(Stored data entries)

--- START ---

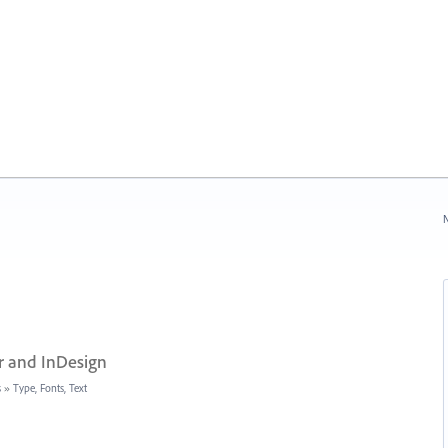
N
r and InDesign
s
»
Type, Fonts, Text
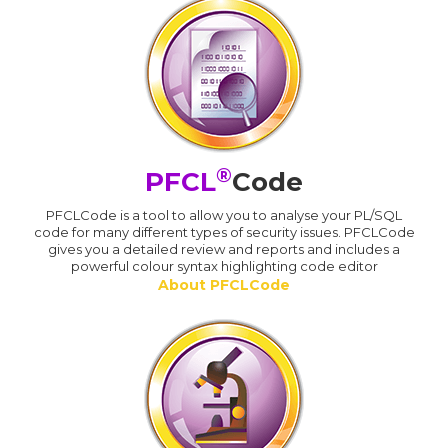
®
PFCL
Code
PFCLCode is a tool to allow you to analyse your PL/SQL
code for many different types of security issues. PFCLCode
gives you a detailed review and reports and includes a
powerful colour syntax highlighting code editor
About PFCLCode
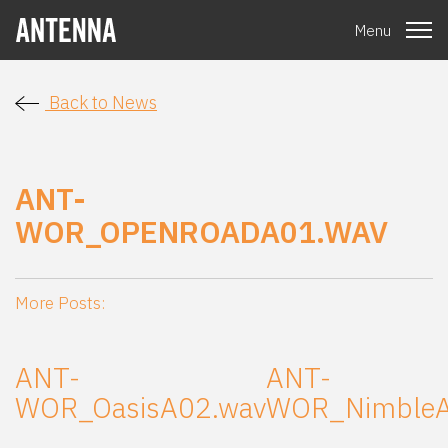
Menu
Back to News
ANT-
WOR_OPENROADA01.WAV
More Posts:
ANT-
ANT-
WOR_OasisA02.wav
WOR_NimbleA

--- END ---

Your instructions: No pictures belong in the copy. Repeat the entries exactly.

Response to this exercise:
N
r and InDesign
s
»
Type, Fonts, Text
®
PFCL
Code
PFCLCode is a tool to allow you to analyse your PL/SQL
code for many different types of security issues. PFCLCode
gives you a detailed review and reports and includes a
powerful colour syntax highlighting code editor
About PFCLCode
Menu
Back to News
ANT-
WOR_OPENROADA01.WAV
More Posts:
ANT-
ANT-
WOR_OasisA02.wav
WOR_NimbleA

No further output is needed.